17 september 2013

BRIEFGEHEIMEN

VUIGOO EN DE Z VAN ZONNEMAN



We hebben gisterenavond in het tuinhuisje van Poil nog eens heel het repertoire van de Gevuigoode Mandolinen door ‘gebeurood’. Dit met het oog op ’t Fieste boa de Poeters. Aachter de ‘Meesse in ’t Ronsies’ van oezen kannunik Woovie. Terug naar de sfeer van de mooie dagen, ik had ze gemist.

Danny had zijn nieuwe Italiaanse trekzak mee. Een Vittorio Straciattelli. Of iets in dat genre ik ben het kwijt zo begint dat. In elk geval een trekzak met een ingebouwde ritmesectie en een klank waarmee hij Julia van haar balkon in Verona tokkelen zou.

Erwin, onze bassist haalde nog eens die hele hoge noot uit zijn keelgat als afsluiter van zijn Schuun Madleenekie. Kari was (weer eens) zijn gitaar vergeten maar schilderde ons als een magicien vanuit zijn ‘sjieke swiete’ de dageraad van Ronse, oos’t kloert ien Ronse. Poil tuverdege ‘Trommel en Fluitje’ uit zijn legendarische mandoline. Mooie dagen. Er zijn nog van die mooie dagen.

Mie Schuun Madleenekie.
Ien Ronse ees dat iet.


Terwijl ik wachtte op het moment dat Geert ‘bompa wettet goa?’ verzuchten zou en ik met mijn moalschoaverke geacht werd te ‘finaliseiren’, verdwaalde ik van in Saint-Sauveur naar jou toe.

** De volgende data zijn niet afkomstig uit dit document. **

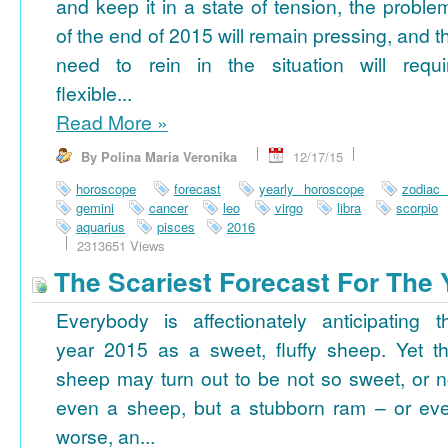
and keep it in a state of tension, the proble
of the end of 2015 will remain pressing, and t
need to rein in the situation will requi
flexible...
Read More
»
By Polina Maria Veronika
12/17/15
horoscope
forecast
yearly horoscope
zodiac
gemini
cancer
leo
virgo
libra
scorpio
aquarius
pisces
2016
2313651 Views
The Scariest Forecast For The 
Everybody is affectionately anticipating t
year 2015 as a sweet, fluffy sheep. Yet th
sheep may turn out to be not so sweet, or n
even a sheep, but a stubborn ram – or ev
worse, an...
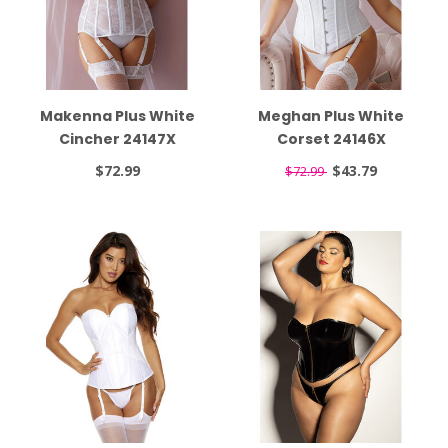
Makenna Plus White
Meghan Plus White
Cincher 24147X
Corset 24146X
$72.99
$43.79
$72.99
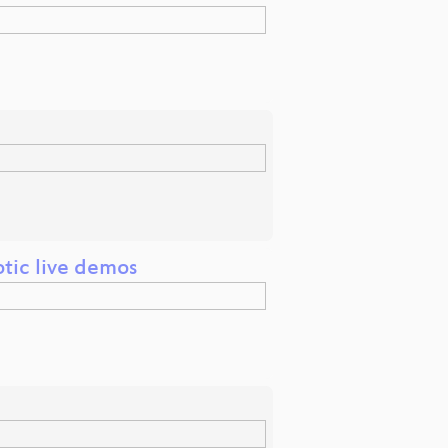
tic live demos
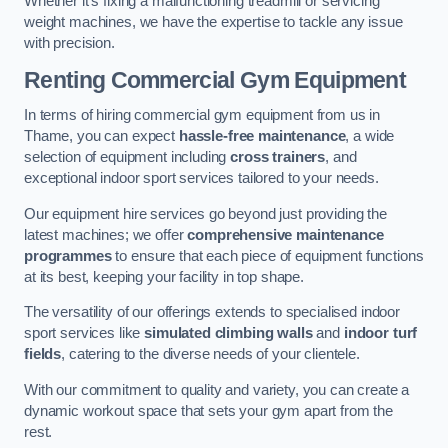
Whether it’s fixing a malfunctioning treadmill or servicing
weight machines, we have the expertise to tackle any issue
with precision.
Renting Commercial Gym Equipment
In terms of hiring commercial gym equipment from us in
Thame, you can expect
hassle-free maintenance
, a wide
selection of equipment including
cross trainers
, and
exceptional indoor sport services tailored to your needs.
Our equipment hire services go beyond just providing the
latest machines; we offer
comprehensive maintenance
programmes
to ensure that each piece of equipment functions
at its best, keeping your facility in top shape.
The versatility of our offerings extends to specialised indoor
sport services like
simulated climbing walls
and
indoor turf
fields
, catering to the diverse needs of your clientele.
With our commitment to quality and variety, you can create a
dynamic workout space that sets your gym apart from the
rest.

Je zat niet, zoals in het lied, op je bank in de gloriette. Je zat op je zware velo (‘mei drie viteessen’) van bij Clément Boulaert. Zoals elke dag na school bracht je me, na het loeien van de fabriekssirene, vanuit de Olifantstraat naar de Steenbrugge. Toen kon er in Ronse nog veilig gefietst worden. Ik koesterde puur genietend het moment waarop je me, veilig op dat driehoekig zitje vooraan tussen je sterke armen, langs de Gruute Kierke door het Watermolenstraatje meanderen zou.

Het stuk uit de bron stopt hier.